From a9d58e809bb23d88923e534d199de7ca0fdfa3f1 Mon Sep 17 00:00:00 2001
From: Matthieu Schaller <schaller@strw.leidenuniv.nl>
Date: Tue, 12 May 2020 12:22:03 +0200
Subject: [PATCH] Apply the same improvement to the functions called in the
 direct interaction

---
 src/approx_math.h                         | 25 -------
 src/gravity/MultiSoftening/gravity_iact.h |  4 +-
 src/kernel_long_gravity.h                 | 89 ++++++++++-------------
 tests/testKernelLongGrav.c                | 11 +++
 4 files changed, 52 insertions(+), 77 deletions(-)

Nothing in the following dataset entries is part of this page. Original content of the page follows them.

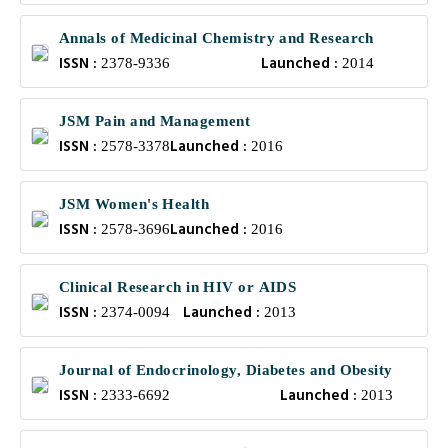
Annals of Medicinal Chemistry and Research
ISSN :
Launched :
2378-9336
2014
JSM Pain and Management
ISSN :
Launched :
2578-3378
2016
JSM Women's Health
ISSN :
Launched :
2578-3696
2016
Clinical Research in HIV or AIDS
ISSN :
Launched :
2374-0094
2013
Journal of Endocrinology, Diabetes and Obesity
ISSN :
Launched :
2333-6692
2013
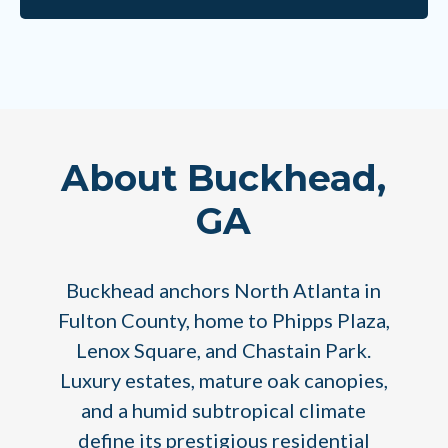
About Buckhead,
GA
Buckhead anchors North Atlanta in
Fulton County, home to Phipps Plaza,
Lenox Square, and Chastain Park.
Luxury estates, mature oak canopies,
and a humid subtropical climate
define its prestigious residential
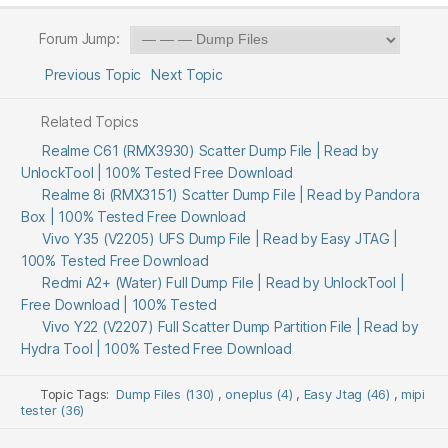
Forum Jump:
Previous Topic
Next Topic
Related Topics
Realme C61 (RMX3930) Scatter Dump File | Read by
UnlockTool | 100% Tested Free Download
Realme 8i (RMX3151) Scatter Dump File | Read by Pandora
Box | 100% Tested Free Download
Vivo Y35 (V2205) UFS Dump File | Read by Easy JTAG |
100% Tested Free Download
Redmi A2+ (Water) Full Dump File | Read by UnlockTool |
Free Download | 100% Tested
Vivo Y22 (V2207) Full Scatter Dump Partition File | Read by
Hydra Tool | 100% Tested Free Download
Topic Tags:
Dump Files (130)
,
oneplus (4)
,
Easy Jtag (46)
,
mipi
tester (36)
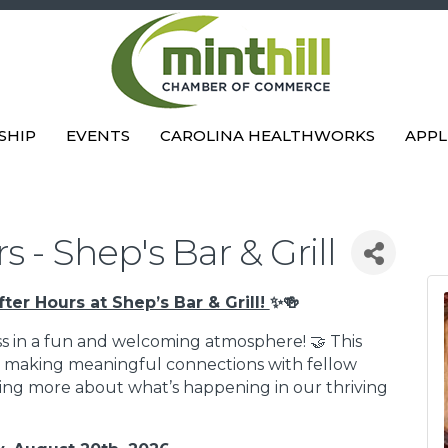
SHIP
EVENTS
CAROLINA HEALTHWORKS
APPL
 - Shep's Bar & Grill
fter Hours at Shep’s Bar & Grill!
✨🍻
s in a fun and welcoming atmosphere! 🤝 This
ut making meaningful connections with fellow
rning more about what’s happening in our thriving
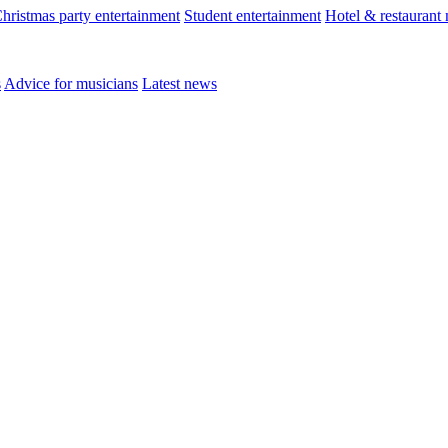
hristmas party entertainment
Student entertainment
Hotel & restaurant
s
Advice for musicians
Latest news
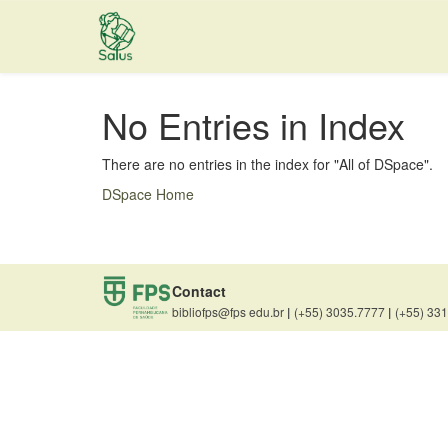
Skip
navigation
No Entries in Index
There are no entries in the index for "All of DSpace".
DSpace Home
Contact
bibliofps@fps edu.br
|
(+55) 3035.7777
|
(+55) 33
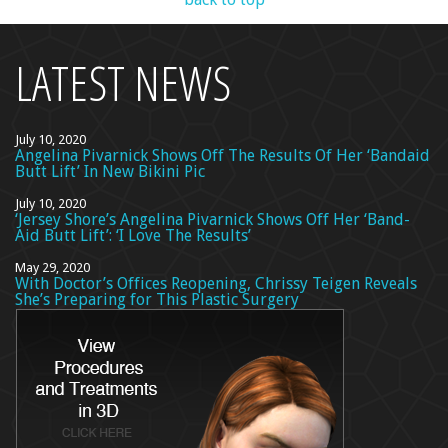
LATEST NEWS
July 10, 2020
Angelina Pivarnick Shows Off The Results Of Her ‘Bandaid
Butt Lift’ In New Bikini Pic
July 10, 2020
‘Jersey Shore’s Angelina Pivarnick Shows Off Her ‘Band-
Aid Butt Lift’: ‘I Love The Results’
May 29, 2020
With Doctor’s Offices Reopening, Chrissy Teigen Reveals
She’s Preparing for This Plastic Surgery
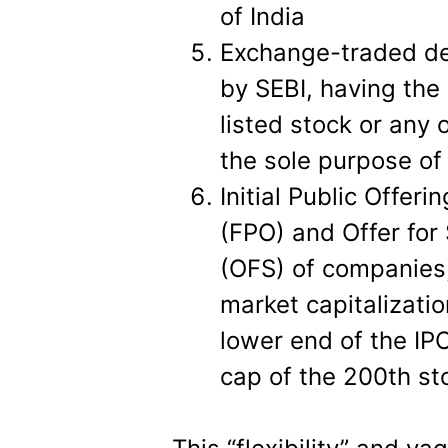
of India
Exchange-traded der
by SEBI, having the
listed stock or any 
the sole purpose of
Initial Public Offeri
(FPO) and Offer for
(OFS) of companies,
market capitalizatio
lower end of the IP
cap of the 200th sto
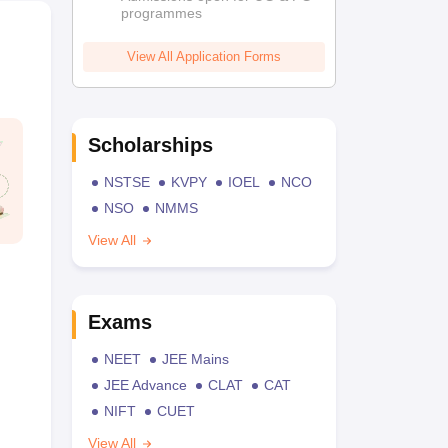
programmes
View All Application Forms
Scholarships
NSTSE
KVPY
IOEL
NCO
NSO
NMMS
View All
Exams
NEET
JEE Mains
JEE Advance
CLAT
CAT
NIFT
CUET
View All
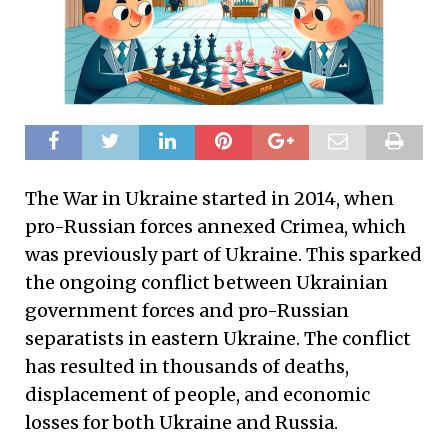
The War in Ukraine started in 2014, when
pro-Russian forces annexed Crimea, which
was previously part of Ukraine. This sparked
the ongoing conflict between Ukrainian
government forces and pro-Russian
separatists in eastern Ukraine. The conflict
has resulted in thousands of deaths,
displacement of people, and economic
losses for both Ukraine and Russia.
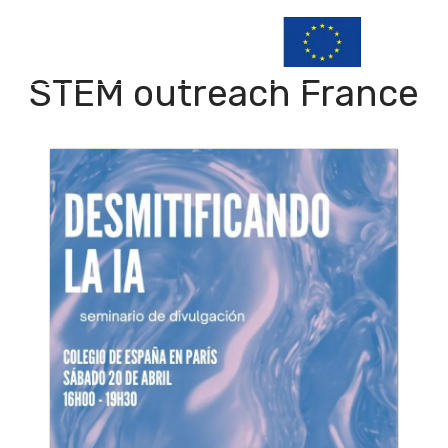
STEM outreach France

diff --git a/src/approx_math.h b/src/approx_math.h
index 4015e6040b..70cb3e203c 100644
--- a/src/approx_math.h
+++ b/src/approx_math.h
@@ -21,31 +21,6 @@
 
 #include "inline.h"
 
-/**
- * @brief Approximate version of the complementay error function erfcf(x).
- *
- * This is based on eq. 7.1.27 of Abramowitz & Stegun, 1972.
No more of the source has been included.